- [TASK REQUIREMENTS]:
Print the lines that run from the line with "oleoducto Vaca Muerta Sur y" to the line with "растительность. Дикие рысаки", keeping both end lines, exactly as they appear in the entries below, and nothing else.

** DATA UNDER STUDY follows **

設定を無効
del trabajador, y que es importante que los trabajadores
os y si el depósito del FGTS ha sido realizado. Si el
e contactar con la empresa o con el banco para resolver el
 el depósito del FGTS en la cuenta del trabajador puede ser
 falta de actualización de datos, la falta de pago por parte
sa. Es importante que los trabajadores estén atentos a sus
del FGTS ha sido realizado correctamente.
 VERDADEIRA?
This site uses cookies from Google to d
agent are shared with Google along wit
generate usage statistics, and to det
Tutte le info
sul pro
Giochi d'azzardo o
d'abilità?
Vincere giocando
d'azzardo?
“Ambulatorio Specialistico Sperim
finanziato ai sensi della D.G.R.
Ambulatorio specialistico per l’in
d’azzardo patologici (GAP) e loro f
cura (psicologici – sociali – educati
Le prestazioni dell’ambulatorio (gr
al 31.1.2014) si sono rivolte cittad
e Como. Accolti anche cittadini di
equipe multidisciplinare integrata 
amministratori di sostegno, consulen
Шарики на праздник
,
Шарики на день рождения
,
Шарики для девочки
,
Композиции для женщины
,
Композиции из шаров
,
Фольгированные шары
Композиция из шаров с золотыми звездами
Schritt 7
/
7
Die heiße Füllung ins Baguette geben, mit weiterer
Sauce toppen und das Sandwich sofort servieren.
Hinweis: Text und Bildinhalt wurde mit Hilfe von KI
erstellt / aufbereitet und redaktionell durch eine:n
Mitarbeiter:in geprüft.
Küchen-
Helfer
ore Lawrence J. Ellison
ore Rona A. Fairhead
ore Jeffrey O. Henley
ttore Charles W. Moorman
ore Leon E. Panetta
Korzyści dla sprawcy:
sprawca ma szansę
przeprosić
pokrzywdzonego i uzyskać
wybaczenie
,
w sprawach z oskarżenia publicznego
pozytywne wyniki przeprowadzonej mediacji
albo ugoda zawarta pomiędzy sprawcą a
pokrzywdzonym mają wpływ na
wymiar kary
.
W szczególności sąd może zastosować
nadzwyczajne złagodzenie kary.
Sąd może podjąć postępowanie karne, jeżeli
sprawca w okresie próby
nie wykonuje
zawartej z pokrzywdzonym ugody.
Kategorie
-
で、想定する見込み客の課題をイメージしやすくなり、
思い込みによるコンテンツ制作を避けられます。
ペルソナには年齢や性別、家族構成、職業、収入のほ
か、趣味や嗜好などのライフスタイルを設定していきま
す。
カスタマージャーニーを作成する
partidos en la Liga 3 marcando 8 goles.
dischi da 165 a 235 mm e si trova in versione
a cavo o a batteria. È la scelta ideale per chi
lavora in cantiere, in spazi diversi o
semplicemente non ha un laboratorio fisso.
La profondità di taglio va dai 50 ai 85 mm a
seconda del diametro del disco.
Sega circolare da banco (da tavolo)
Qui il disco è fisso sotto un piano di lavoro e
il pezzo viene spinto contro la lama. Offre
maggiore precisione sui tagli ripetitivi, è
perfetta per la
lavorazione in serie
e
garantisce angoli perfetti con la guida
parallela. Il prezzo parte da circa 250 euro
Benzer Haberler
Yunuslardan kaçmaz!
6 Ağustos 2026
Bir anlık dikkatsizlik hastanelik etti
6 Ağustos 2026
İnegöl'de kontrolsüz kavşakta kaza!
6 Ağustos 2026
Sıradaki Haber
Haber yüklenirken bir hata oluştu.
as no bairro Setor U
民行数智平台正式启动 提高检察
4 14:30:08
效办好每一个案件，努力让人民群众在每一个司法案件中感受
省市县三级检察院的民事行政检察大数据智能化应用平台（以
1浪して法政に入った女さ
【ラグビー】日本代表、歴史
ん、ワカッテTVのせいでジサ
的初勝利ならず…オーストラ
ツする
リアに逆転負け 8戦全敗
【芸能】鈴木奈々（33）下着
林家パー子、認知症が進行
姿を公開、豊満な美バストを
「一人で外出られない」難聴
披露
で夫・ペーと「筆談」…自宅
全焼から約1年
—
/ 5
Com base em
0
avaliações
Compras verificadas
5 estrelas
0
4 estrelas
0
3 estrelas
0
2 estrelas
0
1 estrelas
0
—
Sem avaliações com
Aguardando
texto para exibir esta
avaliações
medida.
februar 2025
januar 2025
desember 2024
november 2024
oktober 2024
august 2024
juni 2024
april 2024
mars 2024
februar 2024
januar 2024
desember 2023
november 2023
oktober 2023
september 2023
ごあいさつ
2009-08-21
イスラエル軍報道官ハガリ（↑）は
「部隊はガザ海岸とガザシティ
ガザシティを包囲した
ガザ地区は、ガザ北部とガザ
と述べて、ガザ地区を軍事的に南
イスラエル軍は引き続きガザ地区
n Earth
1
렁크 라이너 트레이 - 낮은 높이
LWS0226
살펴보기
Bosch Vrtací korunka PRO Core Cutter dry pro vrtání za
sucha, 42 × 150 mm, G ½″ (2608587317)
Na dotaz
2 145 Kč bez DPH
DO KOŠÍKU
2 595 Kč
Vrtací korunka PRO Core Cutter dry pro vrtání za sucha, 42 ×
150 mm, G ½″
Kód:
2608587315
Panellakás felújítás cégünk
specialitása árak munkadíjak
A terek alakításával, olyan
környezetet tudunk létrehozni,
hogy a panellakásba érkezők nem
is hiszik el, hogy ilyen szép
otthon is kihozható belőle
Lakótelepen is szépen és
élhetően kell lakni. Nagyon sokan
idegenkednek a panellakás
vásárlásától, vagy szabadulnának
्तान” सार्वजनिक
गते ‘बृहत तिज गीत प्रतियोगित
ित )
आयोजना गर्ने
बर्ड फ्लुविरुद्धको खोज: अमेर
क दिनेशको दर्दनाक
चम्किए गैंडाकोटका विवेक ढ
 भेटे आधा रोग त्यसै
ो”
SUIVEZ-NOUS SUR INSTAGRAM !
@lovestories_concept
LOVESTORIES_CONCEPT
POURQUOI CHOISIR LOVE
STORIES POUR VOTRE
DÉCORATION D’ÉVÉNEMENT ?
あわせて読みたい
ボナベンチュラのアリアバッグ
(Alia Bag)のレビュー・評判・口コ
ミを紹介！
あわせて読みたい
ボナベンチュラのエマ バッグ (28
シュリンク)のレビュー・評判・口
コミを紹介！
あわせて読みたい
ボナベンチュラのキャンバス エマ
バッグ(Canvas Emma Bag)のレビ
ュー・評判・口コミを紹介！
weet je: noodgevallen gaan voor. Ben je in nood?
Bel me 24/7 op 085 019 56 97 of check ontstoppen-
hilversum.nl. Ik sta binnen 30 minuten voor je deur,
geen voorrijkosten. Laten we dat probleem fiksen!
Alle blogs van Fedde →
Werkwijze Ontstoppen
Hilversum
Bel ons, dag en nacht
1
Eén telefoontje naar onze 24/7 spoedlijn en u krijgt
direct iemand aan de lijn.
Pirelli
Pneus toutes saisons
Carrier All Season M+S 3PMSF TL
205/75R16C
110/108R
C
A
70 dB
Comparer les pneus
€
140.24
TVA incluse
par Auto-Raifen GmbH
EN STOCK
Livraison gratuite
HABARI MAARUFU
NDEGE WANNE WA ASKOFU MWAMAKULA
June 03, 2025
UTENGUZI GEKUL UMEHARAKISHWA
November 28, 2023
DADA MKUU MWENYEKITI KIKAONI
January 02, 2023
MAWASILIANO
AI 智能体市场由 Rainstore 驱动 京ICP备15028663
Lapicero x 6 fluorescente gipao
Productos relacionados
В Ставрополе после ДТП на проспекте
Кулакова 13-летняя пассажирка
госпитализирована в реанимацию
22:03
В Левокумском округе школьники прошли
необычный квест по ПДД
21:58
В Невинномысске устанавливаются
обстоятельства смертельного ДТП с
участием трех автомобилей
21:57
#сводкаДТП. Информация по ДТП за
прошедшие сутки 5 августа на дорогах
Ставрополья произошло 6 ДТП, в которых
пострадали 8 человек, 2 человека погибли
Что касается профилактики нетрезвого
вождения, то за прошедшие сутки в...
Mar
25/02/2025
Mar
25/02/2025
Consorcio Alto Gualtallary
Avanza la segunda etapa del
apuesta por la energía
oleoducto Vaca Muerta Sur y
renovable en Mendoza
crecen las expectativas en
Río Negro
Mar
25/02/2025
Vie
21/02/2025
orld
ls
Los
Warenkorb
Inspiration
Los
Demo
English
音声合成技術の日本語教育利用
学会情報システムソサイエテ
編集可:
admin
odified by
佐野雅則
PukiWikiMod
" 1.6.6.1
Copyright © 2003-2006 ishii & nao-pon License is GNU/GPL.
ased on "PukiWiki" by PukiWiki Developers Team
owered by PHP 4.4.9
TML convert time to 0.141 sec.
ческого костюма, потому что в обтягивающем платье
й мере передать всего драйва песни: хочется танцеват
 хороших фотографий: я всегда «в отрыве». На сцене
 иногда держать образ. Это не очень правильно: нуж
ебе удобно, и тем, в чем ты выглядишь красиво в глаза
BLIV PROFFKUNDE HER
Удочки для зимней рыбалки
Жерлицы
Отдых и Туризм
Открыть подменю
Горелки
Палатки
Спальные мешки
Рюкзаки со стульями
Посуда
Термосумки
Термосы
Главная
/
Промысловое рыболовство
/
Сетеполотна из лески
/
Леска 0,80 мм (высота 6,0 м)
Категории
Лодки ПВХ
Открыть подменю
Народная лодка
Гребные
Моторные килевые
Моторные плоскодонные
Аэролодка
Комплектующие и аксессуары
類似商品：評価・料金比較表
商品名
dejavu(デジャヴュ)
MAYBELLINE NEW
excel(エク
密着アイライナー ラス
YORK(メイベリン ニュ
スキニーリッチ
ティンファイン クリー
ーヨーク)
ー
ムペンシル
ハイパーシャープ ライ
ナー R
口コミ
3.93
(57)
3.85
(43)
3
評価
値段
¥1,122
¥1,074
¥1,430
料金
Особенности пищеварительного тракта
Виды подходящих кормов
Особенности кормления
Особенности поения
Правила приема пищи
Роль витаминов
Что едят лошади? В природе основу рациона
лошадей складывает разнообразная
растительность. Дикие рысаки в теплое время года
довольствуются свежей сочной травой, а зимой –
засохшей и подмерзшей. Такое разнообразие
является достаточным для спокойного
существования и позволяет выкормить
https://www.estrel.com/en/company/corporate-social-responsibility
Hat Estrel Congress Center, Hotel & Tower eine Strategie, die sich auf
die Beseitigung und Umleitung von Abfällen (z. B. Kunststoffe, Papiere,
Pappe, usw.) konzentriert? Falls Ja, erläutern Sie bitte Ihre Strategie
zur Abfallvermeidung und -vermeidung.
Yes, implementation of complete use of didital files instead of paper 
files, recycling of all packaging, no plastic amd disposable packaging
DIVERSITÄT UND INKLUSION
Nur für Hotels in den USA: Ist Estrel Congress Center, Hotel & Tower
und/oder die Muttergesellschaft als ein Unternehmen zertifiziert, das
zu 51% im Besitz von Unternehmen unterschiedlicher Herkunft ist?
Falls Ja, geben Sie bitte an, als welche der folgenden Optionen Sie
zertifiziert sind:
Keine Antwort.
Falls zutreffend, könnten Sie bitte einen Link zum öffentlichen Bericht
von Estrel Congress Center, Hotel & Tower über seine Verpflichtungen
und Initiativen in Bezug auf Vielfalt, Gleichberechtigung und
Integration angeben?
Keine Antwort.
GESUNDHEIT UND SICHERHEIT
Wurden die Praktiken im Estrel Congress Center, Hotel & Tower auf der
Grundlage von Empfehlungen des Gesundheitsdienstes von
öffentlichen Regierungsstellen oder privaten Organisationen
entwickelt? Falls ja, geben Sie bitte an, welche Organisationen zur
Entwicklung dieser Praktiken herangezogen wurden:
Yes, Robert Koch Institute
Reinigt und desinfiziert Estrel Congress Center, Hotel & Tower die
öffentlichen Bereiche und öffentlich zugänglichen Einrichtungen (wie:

** End of DATA UNDER STUDY **

- [EXERCISE ANSWER]:
oleoducto Vaca Muerta Sur y
renovable en Mendoza
crecen las expectativas en
Río Negro
Mar
25/02/2025
Vie
21/02/2025
orld
ls
Los
Warenkorb
Inspiration
Los
Demo
English
音声合成技術の日本語教育利用
学会情報システムソサイエテ
編集可:
admin
odified by
佐野雅則
PukiWikiMod
" 1.6.6.1
Copyright © 2003-2006 ishii & nao-pon License is GNU/GPL.
ased on "PukiWiki" by PukiWiki Developers Team
owered by PHP 4.4.9
TML convert time to 0.141 sec.
ческого костюма, потому что в обтягивающем платье
й мере передать всего драйва песни: хочется танцеват
 хороших фотографий: я всегда «в отрыве». На сцене
 иногда держать образ. Это не очень правильно: нуж
ебе удобно, и тем, в чем ты выглядишь красиво в глаза
BLIV PROFFKUNDE HER
Удочки для зимней рыбалки
Жерлицы
Отдых и Туризм
Открыть подменю
Горелки
Палатки
Спальные мешки
Рюкзаки со стульями
Посуда
Термосумки
Термосы
Главная
/
Промысловое рыболовство
/
Сетеполотна из лески
/
Леска 0,80 мм (высота 6,0 м)
Категории
Лодки ПВХ
Открыть подменю
Народная лодка
Гребные
Моторные килевые
Моторные плоскодонные
Аэролодка
Комплектующие и аксессуары
類似商品：評価・料金比較表
商品名
dejavu(デジャヴュ)
MAYBELLINE NEW
excel(エク
密着アイライナー ラス
YORK(メイベリン ニュ
スキニーリッチ
ティンファイン クリー
ーヨーク)
ー
ムペンシル
ハイパーシャープ ライ
ナー R
口コミ
3.93
(57)
3.85
(43)
3
評価
値段
¥1,122
¥1,074
¥1,430
料金
Особенности пищеварительного тракта
Виды подходящих кормов
Особенности кормления
Особенности поения
Правила приема пищи
Роль витаминов
Что едят лошади? В природе основу рациона
лошадей складывает разнообразная
растительность. Дикие рысаки в теплое время года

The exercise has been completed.